Princess Beatrice and Edoardo Mapelli Mozzi are set to tie the knot this Spring. Now Edo's father, Count Alessandro Mapelli Mozzi, has spoken on the marriage. He says the wedding will allow Beatrice to style herself as an Italian 'Contessa'. Beatrice and Edo, 36, count's eldest son, will also inherit family's ancestral seat.
When he walks back up the aisle of the Chapel Royal at St James's this spring, Edoardo Mapelli Mozzi will have one of the most eligible women in Europe by his side.
For his bride, Princess Beatrice – the elder daughter of the Duke of York and ninth in line to the Throne – the nuptials will be an equally glorious moment. There is no doubt that handsome Edoardo, known as Edo, is a good match for the 31-year-old Princess, with his multi-million-pound fortune and debonair Latin charm.
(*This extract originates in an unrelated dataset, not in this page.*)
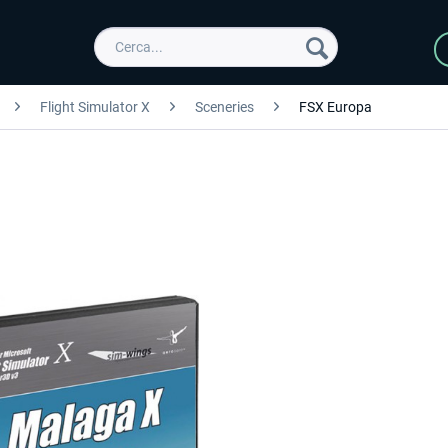
Flight Simulator X
Sceneries
FSX Europa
What is perhaps less well known is that Beatrice is following the most traditional route for Royal marriages by uniting two of the oldest families in Europe. According to historical records, the count's family dates back to 985AD, a time when King Ethelred II was on the throne of England.
'We as a family celebrated 1,000 years in 1985 with unbroken documented archives,' the count says proudly. 'We are one of the only families in Italy to have all the records from that period to today.'
There is such a long bloodline that a distant cousin, Carlotta Mapelli Mozzi Parodi, published a book about the family to celebrate its millennium. Entitled La Famiglia Mapelli Mozzi, it describes how two families derived their names from the towns of Mozzi and Mapelli, ten miles from Bergamo.
The former landowners began a 'rapid social and economic ascent' in the 12th Century through trade and banking, flourishing in the 13th Century as they became some of the most successful merchants in Europe. By 1270, they owned 'majestic palaces' such as the Mozzi Palace in Florence, where Pope Gregory X was lodged three years later.